EU ETS for Maritime Shipping: What Should Businesses Do Now?
English - Ngày đăng : 08:00, 10/11/2025

Emissions to Be Purchased from 2025 to 2027
The EU formally extended the EU ETS to maritime transport in 2024, creating a rising obligation to purchase and surrender carbon allowances (EUAs). Specifically: by September 2025, companies must surrender EUAs equal to 40% of 2024 emissions; by September 2026, 70% of 2025 emissions; and from 2027 onward, 100%. This obligation applies to ships ≥5,000 GT on voyages involving EU/EEA ports, based on MRV-verified reports.

Under the implementation guidance, the compliance cycle consists of monitoring–reporting–verification (MRV) for the calendar year. In practice, the first industry-wide “ETS payment day” for maritime concentrated on 30/09/2025, driven by EUA volumes derived from 2024 emissions data already submitted on the MRV platform.
At its core, ETS creates a real, invoice-level carbon cost. In addition to traditional fuel and operating costs, operators and shippers must add an EUA cost stream for every lane and vessel. The ETS currently covers around 40–45% of total EU emissions and the cap-tightening path to 2030 is accelerating—making EUA price swings a key risk factor over the next 12–24 months.
Cash Flow and Hedging Carbon Price Risk
The first task is the carbon budget. Many companies have set up a quarterly EUA Budget for 2025–2027 based on: (i) operating output (lanes, sailings, loads), (ii) forecast emissions intensity by vessel, (iii) the share of EU/EEA-related routes, and (iv) EUA price bands (low–medium–high). At minimum, build a carbon cash-flow calendar that specifies when to pre-purchase and how much—while preserving operating liquidity.
The second task is hedging. Companies can use EUA derivatives (futures on EEX/ICE, options, swaps) to lock in part of the price and bring budget certainty. Methodologically, many studies recommend risk models such as VaR/EVT to estimate tail losses when EUA prices move sharply, and combining carbon-bunker hedges to manage the “dual” risk of fuel and carbon. For SMEs, execution via risk agents/brokers can help minimize transaction costs.
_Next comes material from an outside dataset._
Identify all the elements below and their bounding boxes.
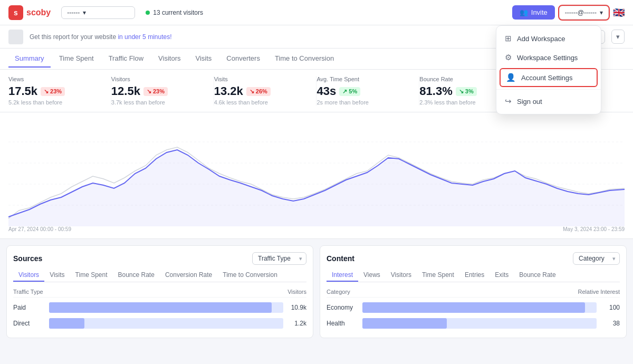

The third task is contracting and risk sharing. In transport/3PL contracts, separate a Carbon Cost Clause: (i) clearly define the EU ETS (EUA) component distinct from other surcharges; (ii) set a transparent pass‑through mechanism by lane–vessel–period; (iii) specify EUA price bands that trigger renegotiation if breached; and (iv) include a quarterly true‑up schedule to adjust for EUA shortfalls/overages. Attach an evidence pack (voyage–bunker–emissions data trail) to enable reconciliation.
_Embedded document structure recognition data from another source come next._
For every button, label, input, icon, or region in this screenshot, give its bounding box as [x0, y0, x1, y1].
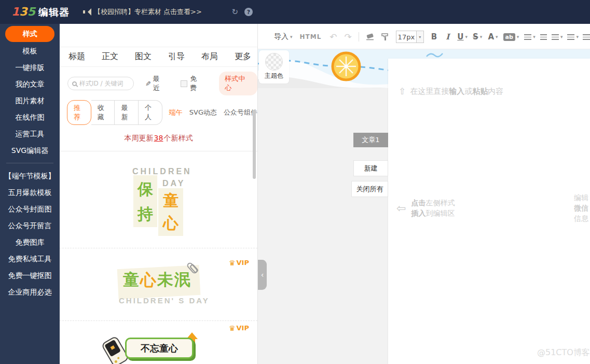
app-logo[interactable]: 135 编辑器: [11, 5, 70, 19]
chevron-down-icon: ▾: [290, 34, 293, 39]
watermark: @51CTO博客: [537, 347, 590, 358]
sidebar-item-my-articles[interactable]: 我的文章: [0, 76, 60, 92]
style-panel: 标题 正文 图文 引导 布局 更多 ✎ 最近 免费 样式中心 推荐 收藏: [60, 24, 258, 364]
tab-more[interactable]: 更多: [235, 51, 251, 62]
new-document-button[interactable]: 新建: [353, 160, 388, 176]
sidebar-item-wechat-comments[interactable]: 公众号开留言: [0, 217, 60, 234]
sidebar-item-may-hot-templates[interactable]: 五月爆款模板: [0, 184, 60, 201]
chevron-down-icon: ▾: [533, 34, 536, 39]
card2-title: 童心未泯: [123, 269, 191, 291]
tab-imagetext[interactable]: 图文: [135, 51, 152, 62]
filter-svg-dynamic[interactable]: SVG动态: [189, 108, 217, 117]
app-window: 导入 ▾ HTML ↶ ↷ 17px ▾: [0, 0, 590, 364]
justify-button[interactable]: [583, 34, 590, 40]
panel-scrollbar[interactable]: [253, 110, 256, 179]
sidebar-item-image-assets[interactable]: 图片素材: [0, 92, 60, 109]
sidebar-item-operation-tools[interactable]: 运营工具: [0, 125, 60, 142]
announcement-link[interactable]: 【校园招聘】专栏素材 点击查看>>: [83, 7, 202, 17]
document-tab[interactable]: 文章1: [353, 133, 388, 147]
import-button[interactable]: 导入 ▾: [274, 32, 293, 41]
underline-button[interactable]: U ▾: [457, 32, 468, 41]
tab-layout[interactable]: 布局: [201, 51, 218, 62]
close-all-button[interactable]: 关闭所有: [351, 181, 388, 197]
left-arrow-icon: ⇦: [396, 202, 406, 215]
sidebar-item-free-private-tools[interactable]: 免费私域工具: [0, 250, 60, 267]
align-icon: [524, 34, 531, 40]
lemon-icon: [333, 53, 360, 80]
panel-collapse-handle[interactable]: ‹: [258, 260, 267, 290]
search-box[interactable]: [67, 77, 134, 90]
bold-button[interactable]: B: [431, 32, 437, 41]
pen-icon: ✎: [145, 80, 151, 88]
ordered-list-button[interactable]: [540, 34, 547, 40]
tab-guide[interactable]: 引导: [168, 51, 185, 62]
undo-icon: ↶: [330, 32, 337, 42]
top-bar: 135 编辑器 【校园招聘】专栏素材 点击查看>> ↻ ?: [0, 0, 590, 24]
chevron-down-icon: ▾: [560, 34, 563, 39]
style-card-never-forget[interactable]: ♛ VIP 不忘童心: [60, 321, 257, 364]
line-height-button[interactable]: ▾: [567, 34, 579, 40]
strikethrough-button[interactable]: S ▾: [473, 32, 482, 41]
filter-recommended[interactable]: 推荐: [67, 100, 91, 125]
style-category-tabs: 标题 正文 图文 引导 布局 更多: [60, 47, 257, 67]
filter-dragonboat[interactable]: 端午: [169, 108, 183, 117]
free-checkbox[interactable]: [181, 80, 187, 87]
theme-color-swatch-icon: [265, 53, 283, 71]
sidebar-item-online-drawing[interactable]: 在线作图: [0, 109, 60, 125]
undo-button[interactable]: ↶: [330, 32, 337, 42]
sidebar-item-free-cutout[interactable]: 免费一键抠图: [0, 267, 60, 284]
indent-button[interactable]: ▾: [552, 34, 563, 40]
sidebar-item-styles[interactable]: 样式: [5, 26, 54, 42]
italic-button[interactable]: I: [446, 32, 449, 41]
sidebar: 样式 模板 一键排版 我的文章 图片素材 在线作图 运营工具 SVG编辑器 【端…: [0, 24, 60, 364]
sidebar-divider: [6, 163, 53, 163]
update-count: 38: [154, 134, 164, 142]
sidebar-item-business-picks[interactable]: 企业商用必选: [0, 284, 60, 300]
recent-button[interactable]: ✎ 最近: [145, 74, 167, 93]
filter-favorites[interactable]: 收藏: [91, 100, 115, 125]
chevron-down-icon: ▾: [480, 34, 483, 39]
up-arrow-icon: ⇧: [399, 86, 406, 96]
editor-page[interactable]: ⇧ 在这里直接输入或粘贴内容 ⇦ 点击左侧样式 插入到编辑区: [388, 59, 590, 364]
highlight-button[interactable]: ab ▾: [503, 33, 519, 41]
crown-icon: ♛: [229, 325, 236, 332]
style-card-children-day[interactable]: CHILDREN DAY 保持 童心: [60, 151, 257, 248]
font-color-button[interactable]: A ▾: [488, 32, 498, 41]
style-center-button[interactable]: 样式中心: [219, 72, 257, 95]
sidebar-item-wechat-covers[interactable]: 公众号封面图: [0, 201, 60, 217]
format-painter-icon: [381, 33, 390, 41]
redo-button[interactable]: ↷: [345, 32, 352, 42]
free-filter[interactable]: 免费: [181, 74, 203, 93]
card1-vertical-text-green: 保持: [133, 175, 157, 227]
redo-icon: ↷: [345, 32, 352, 42]
search-icon: [72, 81, 77, 86]
ordered-list-icon: [540, 34, 547, 40]
clipped-right-hint: 编辑 微信 信息: [574, 192, 590, 223]
align-button[interactable]: ▾: [524, 34, 536, 40]
editor-toolbar: 导入 ▾ HTML ↶ ↷ 17px ▾: [274, 29, 590, 45]
indent-icon: [552, 34, 559, 40]
refresh-icon[interactable]: ↻: [231, 7, 238, 17]
card1-caption-en2: DAY: [162, 179, 185, 188]
format-painter-button[interactable]: [381, 33, 390, 41]
sidebar-item-dragonboat-templates[interactable]: 【端午节模板】: [0, 167, 60, 184]
tab-body[interactable]: 正文: [102, 51, 118, 62]
font-size-select[interactable]: 17px ▾: [396, 31, 424, 43]
help-icon[interactable]: ?: [244, 8, 253, 16]
weekly-update-banner: 本周更新38个新样式: [60, 125, 257, 151]
speaker-icon: [83, 8, 90, 16]
chevron-down-icon: ▾: [496, 34, 498, 39]
style-card-childlike-heart[interactable]: ♛ VIP 童心未泯 CHILDREN' S DAY: [60, 248, 257, 321]
filter-personal[interactable]: 个人: [139, 100, 162, 125]
sidebar-item-one-click-layout[interactable]: 一键排版: [0, 59, 60, 76]
theme-color-button[interactable]: 主题色: [259, 50, 289, 83]
sidebar-item-free-gallery[interactable]: 免费图库: [0, 234, 60, 250]
tab-title[interactable]: 标题: [68, 51, 85, 62]
sidebar-item-templates[interactable]: 模板: [0, 43, 60, 59]
eraser-icon: [365, 33, 375, 41]
filter-newest[interactable]: 最新: [115, 100, 139, 125]
search-input[interactable]: [79, 80, 126, 87]
html-button[interactable]: HTML: [300, 33, 322, 40]
sidebar-item-svg-editor[interactable]: SVG编辑器: [0, 142, 60, 159]
eraser-button[interactable]: [365, 33, 375, 41]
Build a purchase ladder with 3-4 steps across prices and time (D‑90/D‑60/D‑30/D‑7), prioritizing 60–70% of needs locked before the deadline, with the balance left flexible depending on market conditions. For SMEs, pooling demand via buying alliances or broker mandates can cut transaction costs and the retail mark‑up.

MRV Data and Reconciliation with Carriers
Maritime EU ETS stands on MRV: measured–reported–verified data is the basis for final EUA obligations. Companies should standardize a Monitoring Plan for each vessel (or require it from carriers/agents), agree on the measurement method (fuel‑based vs. direct), and lock verification workflows with an accredited verifier. From 2025, MRV scope is being extended in stages to smaller vessels, increasing the data‑management burden for supply chains with diverse fleets.
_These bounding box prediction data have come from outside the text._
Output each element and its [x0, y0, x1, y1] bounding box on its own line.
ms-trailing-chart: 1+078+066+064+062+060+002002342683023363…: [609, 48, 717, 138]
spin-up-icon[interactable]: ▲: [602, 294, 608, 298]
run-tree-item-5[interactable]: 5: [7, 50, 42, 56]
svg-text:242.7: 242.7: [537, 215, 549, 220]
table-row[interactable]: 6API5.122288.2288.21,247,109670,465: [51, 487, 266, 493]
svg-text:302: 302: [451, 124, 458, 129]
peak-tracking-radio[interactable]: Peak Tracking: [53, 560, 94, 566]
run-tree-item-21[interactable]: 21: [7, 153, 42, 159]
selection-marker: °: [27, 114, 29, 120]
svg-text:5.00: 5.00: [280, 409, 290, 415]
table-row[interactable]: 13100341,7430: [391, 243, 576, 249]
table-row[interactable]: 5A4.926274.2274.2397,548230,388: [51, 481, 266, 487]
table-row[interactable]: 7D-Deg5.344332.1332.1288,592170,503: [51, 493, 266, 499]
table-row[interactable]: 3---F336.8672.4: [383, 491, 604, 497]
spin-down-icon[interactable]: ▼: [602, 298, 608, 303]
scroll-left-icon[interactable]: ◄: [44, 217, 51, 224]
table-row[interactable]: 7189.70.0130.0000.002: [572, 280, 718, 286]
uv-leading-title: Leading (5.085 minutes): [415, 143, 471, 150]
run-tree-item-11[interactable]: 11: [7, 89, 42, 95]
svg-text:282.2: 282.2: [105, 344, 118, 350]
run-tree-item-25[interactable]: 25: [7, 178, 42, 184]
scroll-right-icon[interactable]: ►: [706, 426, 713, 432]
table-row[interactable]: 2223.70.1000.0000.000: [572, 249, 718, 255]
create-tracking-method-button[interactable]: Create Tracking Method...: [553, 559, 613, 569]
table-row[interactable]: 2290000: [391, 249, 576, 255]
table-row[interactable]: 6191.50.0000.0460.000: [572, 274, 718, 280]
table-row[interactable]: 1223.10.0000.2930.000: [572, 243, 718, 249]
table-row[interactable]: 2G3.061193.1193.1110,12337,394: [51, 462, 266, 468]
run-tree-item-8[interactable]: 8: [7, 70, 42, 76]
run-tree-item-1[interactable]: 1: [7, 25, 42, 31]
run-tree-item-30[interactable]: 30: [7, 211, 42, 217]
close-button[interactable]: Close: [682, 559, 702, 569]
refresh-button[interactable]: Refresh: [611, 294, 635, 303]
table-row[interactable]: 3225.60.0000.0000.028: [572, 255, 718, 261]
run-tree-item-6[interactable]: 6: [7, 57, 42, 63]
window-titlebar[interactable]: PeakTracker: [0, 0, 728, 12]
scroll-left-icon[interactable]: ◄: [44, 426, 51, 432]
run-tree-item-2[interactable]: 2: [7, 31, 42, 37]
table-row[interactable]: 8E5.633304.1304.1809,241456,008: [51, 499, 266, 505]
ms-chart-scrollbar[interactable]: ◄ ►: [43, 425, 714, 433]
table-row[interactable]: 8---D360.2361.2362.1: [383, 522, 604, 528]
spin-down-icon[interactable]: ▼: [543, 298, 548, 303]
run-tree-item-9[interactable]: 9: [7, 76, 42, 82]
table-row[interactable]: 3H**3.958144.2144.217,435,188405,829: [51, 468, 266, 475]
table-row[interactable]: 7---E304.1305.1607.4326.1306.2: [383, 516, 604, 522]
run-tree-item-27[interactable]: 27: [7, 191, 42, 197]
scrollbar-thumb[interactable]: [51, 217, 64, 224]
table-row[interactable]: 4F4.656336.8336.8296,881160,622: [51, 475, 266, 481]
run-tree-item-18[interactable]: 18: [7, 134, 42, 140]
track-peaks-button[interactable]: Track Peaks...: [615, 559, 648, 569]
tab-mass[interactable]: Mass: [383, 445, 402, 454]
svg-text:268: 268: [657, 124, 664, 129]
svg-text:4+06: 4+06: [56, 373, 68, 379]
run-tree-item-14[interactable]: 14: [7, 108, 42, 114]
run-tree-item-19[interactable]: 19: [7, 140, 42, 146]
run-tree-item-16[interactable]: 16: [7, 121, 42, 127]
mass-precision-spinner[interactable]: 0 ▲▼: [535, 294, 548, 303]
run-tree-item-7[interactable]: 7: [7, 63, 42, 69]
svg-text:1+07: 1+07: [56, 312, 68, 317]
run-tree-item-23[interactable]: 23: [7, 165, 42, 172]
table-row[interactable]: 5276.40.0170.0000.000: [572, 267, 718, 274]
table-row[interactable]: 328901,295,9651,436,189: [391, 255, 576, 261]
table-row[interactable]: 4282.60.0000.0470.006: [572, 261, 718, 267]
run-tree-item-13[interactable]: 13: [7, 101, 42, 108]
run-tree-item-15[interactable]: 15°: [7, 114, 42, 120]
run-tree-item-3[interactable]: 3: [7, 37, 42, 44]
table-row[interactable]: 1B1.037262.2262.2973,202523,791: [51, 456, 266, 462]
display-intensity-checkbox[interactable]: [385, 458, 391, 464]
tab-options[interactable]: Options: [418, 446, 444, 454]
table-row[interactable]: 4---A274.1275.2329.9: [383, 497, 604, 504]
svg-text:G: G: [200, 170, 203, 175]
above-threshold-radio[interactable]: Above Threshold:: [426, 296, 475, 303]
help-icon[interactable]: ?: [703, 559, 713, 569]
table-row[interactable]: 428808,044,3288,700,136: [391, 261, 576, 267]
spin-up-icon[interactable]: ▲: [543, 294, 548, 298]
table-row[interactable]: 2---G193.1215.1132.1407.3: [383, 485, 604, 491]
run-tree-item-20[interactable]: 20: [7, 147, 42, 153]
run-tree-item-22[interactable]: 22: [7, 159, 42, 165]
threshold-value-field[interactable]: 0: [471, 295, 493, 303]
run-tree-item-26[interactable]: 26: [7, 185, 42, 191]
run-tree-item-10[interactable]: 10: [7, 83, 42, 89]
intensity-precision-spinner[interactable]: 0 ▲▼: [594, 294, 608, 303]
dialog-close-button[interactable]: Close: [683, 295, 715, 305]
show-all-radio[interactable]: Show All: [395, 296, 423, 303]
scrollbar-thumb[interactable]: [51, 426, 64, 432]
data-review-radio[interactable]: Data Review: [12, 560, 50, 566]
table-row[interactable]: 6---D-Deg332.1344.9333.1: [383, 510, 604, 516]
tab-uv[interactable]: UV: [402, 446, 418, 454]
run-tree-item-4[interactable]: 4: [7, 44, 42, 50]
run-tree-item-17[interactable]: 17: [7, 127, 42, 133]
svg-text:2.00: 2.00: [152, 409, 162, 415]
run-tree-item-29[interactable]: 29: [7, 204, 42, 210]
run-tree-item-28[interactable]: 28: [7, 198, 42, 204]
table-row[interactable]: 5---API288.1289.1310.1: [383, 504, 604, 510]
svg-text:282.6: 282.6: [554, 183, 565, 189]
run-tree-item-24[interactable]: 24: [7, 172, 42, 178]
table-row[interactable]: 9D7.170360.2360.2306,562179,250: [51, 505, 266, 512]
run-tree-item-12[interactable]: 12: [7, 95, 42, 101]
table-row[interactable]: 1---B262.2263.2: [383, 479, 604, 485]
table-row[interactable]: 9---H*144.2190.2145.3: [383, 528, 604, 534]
For reconciliation, set up a lane‑level ETS ledger: link each shipment to vessel–voyage–port, and match fuel data, auxiliary‑engine time at berth, AIS tracks and emission factors. ETS surcharges invoiced by carriers should include a documented evidence chain; otherwise, service buyers have grounds to request adjustments. Small errors in emissions intensity can inflate into significant costs when multiplied by EUA volumes.
Finally, the surrender process. Ensure your Union Registry account holds sufficient EUAs for the previous year’s verified emissions before the deadline. Leaving surrender to the last minute increases operational risk (market congestion, delayed EUA transfers), especially in early years when the whole industry converges on the same date.
Set up a Carbon Control Tower: (i) an ETA dashboard for EUA obligations coming due, (ii) alerts for funding/EUA shortfalls, (iii) synchronization of contracts, the MRV plan, and the EUA purchasing plan, and (iv) “Plan B” scenarios for sharp EUA market volatility. A control-tower mindset treats ETS as real cash flows and real risk - not merely another surcharge.

EU ETS for maritime is no longer a “policy shadow” but a clear cash‑flow and legal obligation already in force since 30/09/2025. Early movers will stay in control: with a defined carbon budget, structured price‑risk hedging and MRV‑grade data to reconcile invoices. In this new game, the advantage goes to those who measure right - buy right - surrender right, turning carbon from a shock into a manageable variable.